Un accord de l’ONU aux soins intensifs pour la Déclaration de Berne
Lausanne, 29 mars 2010 (Apic). Les délégués de quelque 150 pays ont négocié la semaine dernière à Cali (Colombie) un accord de l’ONU contre la biopiraterie. En se montrant intransigeants, les pays industrialisés, le Canada en tête, sont à nouveau parvenus à empêcher tout progrès, déplore la Déclaration de Berne (DB), le 29 mars 2010.
L’adoption de cet important protocole, prévue lors de la prochaine conférence des Etats signataires de la Convention sur la biodiversité (CBD) en octobre prochain à Nagoya (Japon), semble plus que jamais compromise.
Le partage équitable des bénéfices retirés de l’utilisation de la biodiversité est une exigence centrale de la Convention sur la biodiversité (CBD). La condamnation et la lutte contre la biopiraterie doivent en effet être reconnues comme une condition préalable essentielle à la conservation et à l’utilisation durable de la biodiversité, lit-on dans le communiqué de la Déclaration de Berne (DB) du 29 mars 2010. A Nagoya, l’ébauche de protocole à la CBD existante doit être complétée et enfin mise en œuvre, poursuit le texte, comme exigé de longue date, mais les positions sur la question se sont encore durcies.
Le Canada, l’Australie, la Corée du Sud et le Japon s’entêtent, selon le communiqué de la DB, à s’opposer aux mesures concrètes prévues dans le Protocole.
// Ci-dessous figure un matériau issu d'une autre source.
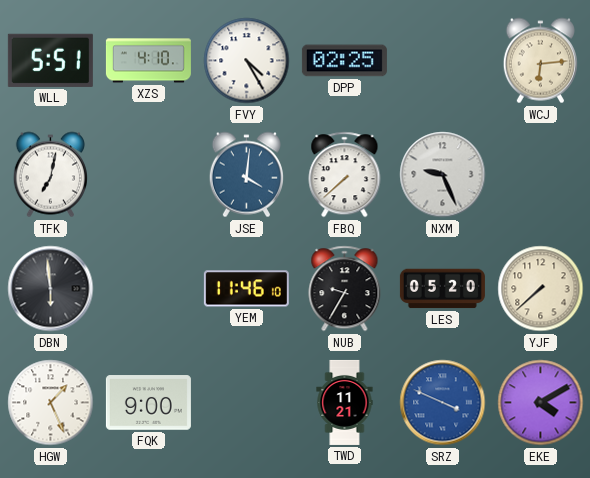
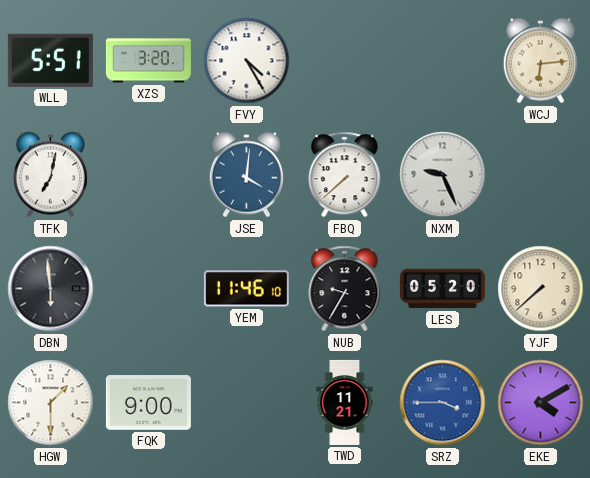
XZS: 4:10 -> 3:20
DPP: 02:25 -> none
HGW: 1:26 -> 1:30
SRZ: 3:49 -> 3:45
Les Offices des brevets pourraient, par exemple, jouer le rôle de points de contrôle spécifiques dans les pays utilisateurs, en vérifiant l’accès légal aux ressources selon les termes de la CBD. Une proposition rejetée par les pays mentionnés, qui relayaient ainsi les intérêts de l’industrie pharmaceutique et de la biotechnologie. A l’inverse, les pays en développement ont insisté à Cali sur la nécessité de ces mesures contraignantes pour mettre un terme au pillage commercial de la biodiversité.
Autre point d’achoppement pour la DB : la définition des ressources concernées par le Protocole. Certains pays industrialisés souhaiteraient que soient exclues toutes les ressources déjà pillées avant l’entrée en vigueur du Protocole, ce qui reviendrait à vider le Protocole de son contenu et à légaliser à posteriori tous les actes de biopiraterie passés, pourtant en infraction à la CBD.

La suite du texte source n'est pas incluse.